Dies sei nicht der Fall, wenn durch eine religiös motivierte Mahnwache vor einer Beratungsstelle einseitig psychischer Druck auf die schwangeren Frauen aufgebaut werde. Deswegen schlage die Fraktion DIE LINKE. eine Bannmeile von 150 Metern um Schwangerschaftsberatungen vor. Hinzu komme, dass Beratende in ihrer Arbeit erheblich gestört würden. Berichte von pro familia bestätigten diese Einschränkungen.
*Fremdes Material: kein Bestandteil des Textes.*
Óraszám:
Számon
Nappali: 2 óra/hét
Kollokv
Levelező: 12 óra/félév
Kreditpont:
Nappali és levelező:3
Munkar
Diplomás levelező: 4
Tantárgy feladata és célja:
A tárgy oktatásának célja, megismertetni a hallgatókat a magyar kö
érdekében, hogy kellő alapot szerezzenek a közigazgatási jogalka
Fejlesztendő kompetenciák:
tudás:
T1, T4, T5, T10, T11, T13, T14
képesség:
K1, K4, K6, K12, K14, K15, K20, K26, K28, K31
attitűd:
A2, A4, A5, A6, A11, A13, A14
Rudolph weiter: „In Frankfurt am Main müssen Beratungen mittlerweile sogar in umliegende Beratungsstellen verlagert werden.“ Die öffentliche Diffamierung von Ärztinnen und Ärzten und die repressive Gesetzgebung hätten Folgen: Im Juni dieses Jahres wurden erneut zwei hessische Ärztinnen zu insgesamt 4.000 Euro Strafe verurteilt – weil sie auf ihrer Internetseite darüber informierten, dass ein ‚medikamentöser, narkosefreier‘ Schwangerschaftsabbruch zu ihren Leistungen gehöre.
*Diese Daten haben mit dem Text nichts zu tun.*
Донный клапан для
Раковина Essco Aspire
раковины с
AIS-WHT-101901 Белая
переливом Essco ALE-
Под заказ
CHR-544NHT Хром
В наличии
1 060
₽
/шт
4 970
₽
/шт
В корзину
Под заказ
„Informationen von Ärztinnen und Ärzten, die Schwangere aufklären, dürfen keine Straftat mehr sein! Wir erwarten von der Politik weitere Maßnahmen, damit Ärztinnen und Ärzte sowie Beraterinnen und Berater ihre Arbeit gut und sicher ausüben können. Die derzeitigen Arbeitsbedingungen – die von ständiger Sorge geprägt sind, angeprangert, diffamiert und angeklagt zu werden – erachten wir als untragbar. Schwangerschaftsabbrüche gehören zur Gesundheitsvorsorge und sind zu entkriminalisieren“, so Rudolph. Zudem sollten ungewollt Schwangere ihr Recht auf eine freie Wahl eines Arztes oder Ärztin ausüben dürfen.

Hintergrund
Durch den zunehmenden Druck sind immer weniger Ärztinnen und Ärzte bereit, Abbrüche durchzuführen. So stehen im hessischen Fulda keine Ärztinnen und Ärzte mehr zur Verfügung, die Schwangerschaftsabbrüche machen. Im Kreis Hersfeld-Rotenburg gibt es nicht einmal mehr Beratungen. Ungewollt Schwangere müssen 80 bis 100 Kilometer weit für einen Abbruch fahren. Die Betroffenen müssen neben den Fahrtkosten oft auch Übernachtungskosten tragen und zusätzlichen Urlaub beantragen, um einen Abbruch machen zu lassen. Die große Entfernung und die fehlende Erholungszeit bedeuten eine zusätzliche Gefährdung. Hinzu kommen die enormen Kosten eines Schwangerschaftsabbruches selbst. Menschen mit Migrationshintergrund und/oder geringem Einkommen werden damit faktisch Abbrüche verwehrt.